La tricoteuse, les couturières et l'atelier de broderie

min 31 octobre 2025 Flore Chetcuti

Détail de l’œuvre de Simone Prouvé

Ce parcours présente certaines acquisitions récentes du Fonds d’art contemporain de la Ville de Paris qui montrent la richesse et la diversité des arts textiles contemporains, alors que les arts textiles sont plus que jamais de retour aussi bien dans les pratiques de loisirs créatifs que dans les musées et centres d’art !

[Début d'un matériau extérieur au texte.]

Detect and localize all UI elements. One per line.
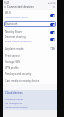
staticText: Cloud devices (5, 91, 23, 95)
staticText: 9:41 (4, 1, 10, 5)
button[interactable]: Toggle (50, 14, 55, 17)
button[interactable]: Cast media to nearby device (3, 78, 57, 83)
staticText: HomeNetwork_5GHz (5, 16, 28, 19)
button[interactable]: Wi-Fi (3, 11, 57, 19)
staticText: Storage 58% (5, 60, 21, 64)
staticText: Living Room Display (5, 105, 28, 108)
button[interactable]: Airplane mode (3, 44, 57, 53)
button[interactable]: Search (52, 5, 56, 9)
button[interactable]: Bluetooth (4, 21, 56, 27)
staticText: Internet sharing (5, 35, 26, 39)
button[interactable]: Back (3, 5, 7, 9)
staticText: Cast media to nearby device (5, 79, 40, 83)
button[interactable]: Toggle (50, 23, 55, 26)
staticText: Passkeys and security (5, 72, 32, 76)
staticText: HP LaserJet Pro (5, 101, 23, 104)
staticText: Samsung Tablet (5, 97, 23, 100)
staticText: Print service (5, 54, 20, 58)
button[interactable]: Print service (3, 53, 57, 58)
button[interactable]: Toggle (50, 31, 55, 34)
staticText: Share mobile connection (5, 40, 32, 43)
button[interactable]: Internet sharing (3, 35, 57, 43)
staticText: Connected devices (7, 5, 34, 9)
button[interactable]: Toggle (50, 38, 55, 41)
button[interactable]: Passkeys and security (3, 71, 57, 76)
staticText: Wi-Fi (5, 11, 12, 15)
button[interactable]: Toggle (50, 47, 55, 50)
button[interactable]: Storage 58% (3, 59, 57, 64)
staticText: Bluetooth (5, 22, 18, 26)
button[interactable]: Nearby Share (3, 29, 57, 35)
staticText: VPN profile (5, 66, 19, 70)
staticText: Nearby Share (5, 30, 23, 34)
staticText: Airplane mode (5, 47, 24, 51)
button[interactable]: VPN profile (3, 65, 57, 70)
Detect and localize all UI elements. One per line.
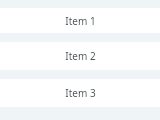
staticText: Item 2 — [65, 49, 96, 63]
button[interactable]: Item 2 — [0, 42, 160, 70]
button[interactable]: Item 1 — [0, 8, 160, 33]
staticText: Item 3 — [65, 86, 96, 100]
staticText: Item 1 — [65, 14, 96, 28]
button[interactable]: Item 3 — [0, 79, 160, 107]
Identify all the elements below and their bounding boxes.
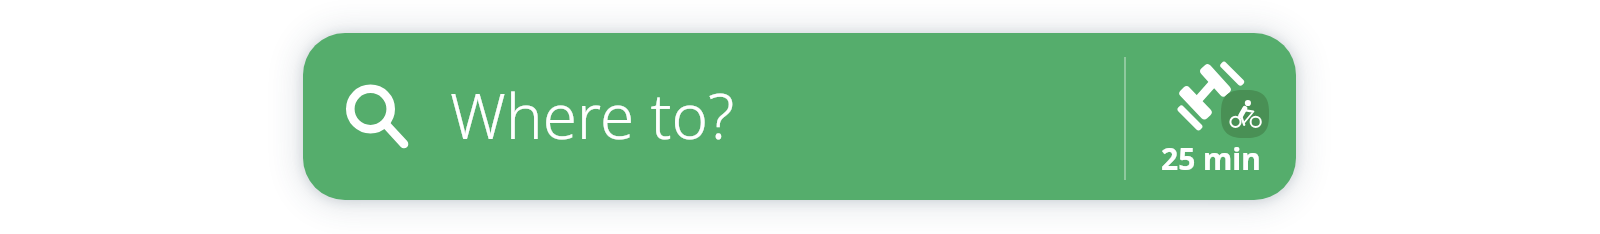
button[interactable]: Where to? (303, 33, 1121, 200)
staticText: 25 min (1161, 138, 1261, 179)
staticText: Where to? (450, 73, 735, 157)
button[interactable]: Directions by bike, 25 min (1130, 33, 1296, 200)
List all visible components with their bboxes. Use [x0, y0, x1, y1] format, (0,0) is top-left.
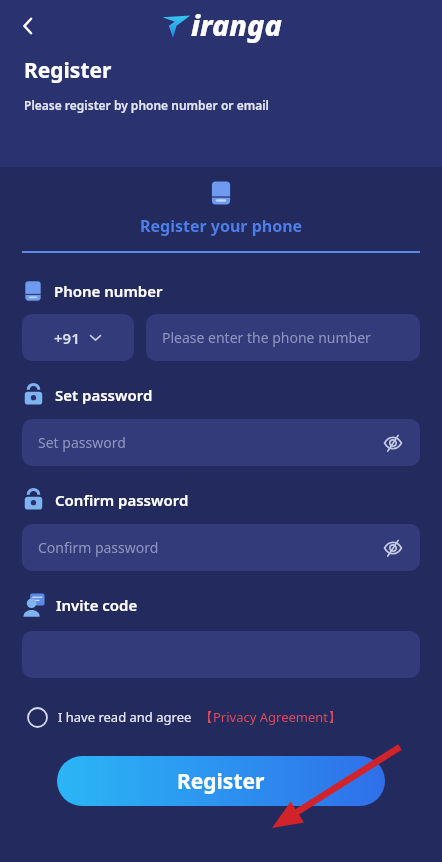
button[interactable]: 【Privacy Agreement】 — [200, 708, 342, 726]
staticText: iranga — [191, 5, 282, 44]
staticText: Please enter the phone number — [162, 328, 371, 347]
staticText: Please register by phone number or email — [24, 97, 270, 113]
button[interactable]: Agree to privacy agreement — [22, 702, 52, 732]
staticText: Set password — [55, 385, 153, 405]
staticText: Confirm password — [38, 538, 159, 557]
staticText: I have read and agree — [58, 708, 192, 726]
button[interactable]: Show password — [378, 428, 408, 458]
staticText: +91 — [54, 328, 80, 348]
button[interactable]: Set password — [22, 419, 420, 466]
button[interactable]: Show password — [378, 533, 408, 563]
button[interactable]: Register your phone — [0, 180, 442, 251]
button[interactable]: Back — [8, 6, 48, 46]
staticText: Invite code — [56, 595, 138, 615]
button[interactable]: +91 — [22, 314, 134, 361]
staticText: Register your phone — [140, 215, 303, 237]
button[interactable]: Register — [57, 756, 385, 806]
button[interactable]: Confirm password — [22, 524, 420, 571]
staticText: Register — [24, 56, 112, 85]
staticText: Confirm password — [55, 490, 189, 510]
button[interactable]: Please enter the phone number — [146, 314, 420, 361]
staticText: Set password — [38, 433, 126, 452]
staticText: Register — [177, 767, 265, 796]
staticText: 【Privacy Agreement】 — [200, 708, 342, 726]
staticText: Phone number — [54, 281, 163, 301]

Introduction : représentation des arts textiles dans la collection

Le Fonds d’art contemporain – Paris Collections, collection datant du 19e siècle, contient de nombreuses représentations d’arts textiles en peinture. Ces trois tableaux Marcel Paul Combellas, Janine Marca-Tisseyre et Réné-Xavier Prinet illustrent la variété des techniques regroupées sous le terme « arts textiles » : couture, broderie, tricot… Ces représentations nous montrent également à quelle point ces activités sont genrées au féminin, « couturières », « brodeuses », « tricoteuse ».

AU XIXe siècle et début du XXe siècle, l’apprentissage des arts textiles étaient obligatoire et institutionnalisé dès l’enfance pour les femmes dans l’optique de devenir une bonne ménagère. Le travail de couture s’effectuait dans l’intimité de la maison comme dans le tableau de Réné-Xavier Prinet, en particulier pour les femmes aisées.

Pour les familles plus modestes, le textile peut aussi être un vecteur de gains économiques. Au début du XXe siècle, les femmes représentent les deux tiers de la main-d’œuvre des filatures et tissages avec deux millions d’emploi.[1] Les femmes tiennent de petits commerces comme vraisemblablement dans le tableau de Marcel Paul Combellas ou œuvrent au sein d’ateliers comme dans l’œuvre de Janine Marca-Tisseyre, sur lequel les brodeuses ont l’air encore adolescentes. Cette scène localisée à Fez au Maroc décentre les pratiques textiles dans un autre contexte que la France, toute culture ayant son propre héritage dans ce domaine.


[1] https://archives-nationales-travail.culture.gouv.fr/Decouvrir/Dossiers-du-mois/Femmes-et-univers-textiles-entre-reves-d-independance-et-realites-industrielles

Tout au long, du XXe siècle, des générations d’artistes se succèdent et cherchent à valoriser ses pratiques, montrer leurs potentiels d’explorations techniques et les sortir d’un champ exclusivement domestique ou industriel pour les emmener dans le champ de l’art. Les artistes présentées dans ce parcours, en grande majorité féminines, sont héritières de cette longue histoire du textile et participent au renouveau de ces techniques au 21e siècle !  

Une mise en valeur de techniques artisanales : héritage et transmission

Chloé Dugit Gros

En 2019, lors d’une résidence à l’atelier des Arques (Occitanie), Chloé Dugit-Gros découvre la technique du tufting ou toufettage. Cette technique est apparue dans les années 70 à Honk Kong pour réaliser des tapis à moindre coût et plus rapidement à l’aide d’un pistolet à laine. Les fils sont insérés dans un tissu à trous ou canevas et sont ensuite scellé par de la colle placée au dos.  Le mot vient de l’anglais « tuft », touffe, du fait du rendu style moquette. Les artistes et artisans français s’intéressent très vite à technique. Sonia Delaunay (1885-1979), grande figure du renouveau de l’art textile au XXe siècle, l’utilise pour des tapis à la fin de sa vie.

La forme irrégulière de l’œuvre donne l’impression d’une forme organique en mutation. Les couleurs et les motifs sont inspirés du graffiti et du groupe Memphis, un mouvement de design italien des années 1980 qui se caractérise par des formes géométriques et des couleurs vives. La sensorialité de l’œuvre est renforcée par le titre « What kind of color do you like to eat ? » qui associe couleur et goût. Une des grandes forces du textile est son évocation des sens par les textures, même si le tapis de Chloé Dugit-Gros est une œuvre à accrocher au mur, l’aspect duveteux fait appel à notre sens du toucher.